Now THAT'S a result that's impressive, especially after being ranked last. 

To be able to pull together to win Bronze against some very strong teams is a great accomplishment. Congratulations!


----------



## bigdawg (Feb 26, 2003)

Yes, I agree Stash!! Awesome result!


----------



## ontario moose (Aug 8, 2003)

I was talking to Blair M this morning and he was awfully proud of his sister.. 

good job ladies. recurve and compound

Gilles


----------



## Stash (Jun 1, 2002)

Silver for Doris, good match against the world #1 N. Hunt. 

The English team is kicking butt....


----------



## bigdawg (Feb 26, 2003)

I don't usually promote my brother much on here, but I am very PROUD right now!!! He is on fire today!!! Eliminated Larry Godfrey with with a mediocre first 2 sets and then he has shot lights out since!!!! 29, 29 to finish off the Brit, then 29, 28, 29 to take out the world ranked 5th and local favorite in 3 straight sets!!! On to the Finals!


----------



## NockOn (Feb 24, 2003)

Nothing wrong with promoting your Bro on here....

That's awesome shooting, wishing him lots of 10s in the finals!!!


----------



## NockOn (Feb 24, 2003)

I didn't think that I was going to beat Blair here...Jay just won Gold:canada::cheers:


----------



## NockOn (Feb 24, 2003)

Oh crap....I was looking at the wrong side. i wanted him to win so bad.....

Silver is still something to be very proud!!!


----------



## DarkWolf (Mar 6, 2008)

I've watched some of these people practice and know the great personal efforts they've made to get to this level. And, in some cases, the illnesses that have prevented them from competing in this particular competition (there will be a next time, Alex).

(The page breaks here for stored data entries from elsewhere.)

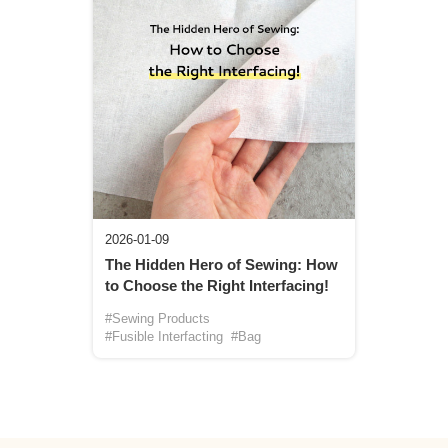
2026-01-09
The Hidden Hero of Sewing: How
to Choose the Right Interfacing!
#Sewing Products
#Fusible Interfacting
#Bag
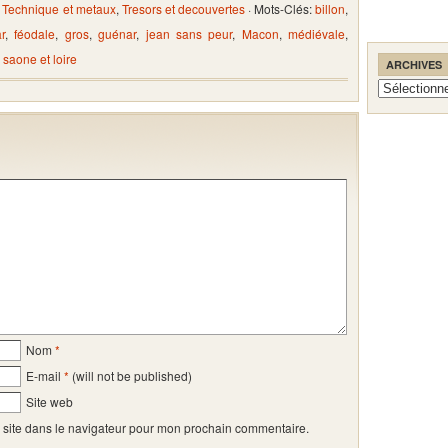
,
Technique et metaux
,
Tresors et decouvertes
· Mots-Clés:
billon
,
r
,
féodale
,
gros
,
guénar
,
jean sans peur
,
Macon
,
médiévale
,
,
saone et loire
ARCHIVES
Archives
Nom
*
E-mail
*
(will not be published)
Site web
 site dans le navigateur pour mon prochain commentaire.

I'm grateful that we, as in Canada, have people that will pull it together and make it happen for our sport.

Team Canada... THANK YOU.


----------



## RT56 (Jun 24, 2005)

*Congratulations Jay!*

Good to see Jay is back in the game. He is a strong archer and has great potential when he is on. Canada is very proud of you Jay.

Too bad CBC sports does not have coverage of the final. They even screwed up his name this morning on the streaming text saying "James Lyon".


----------



## bigdawg (Feb 26, 2003)

My Uncle lives in England and got to watch the Quarter Finals all the way through to the Finals!! I am jealous! Good to see some countries covering it live.


----------



## bow slayer (Apr 2, 2007)

Huge congrats to Jay, Doris and everyone else!


----------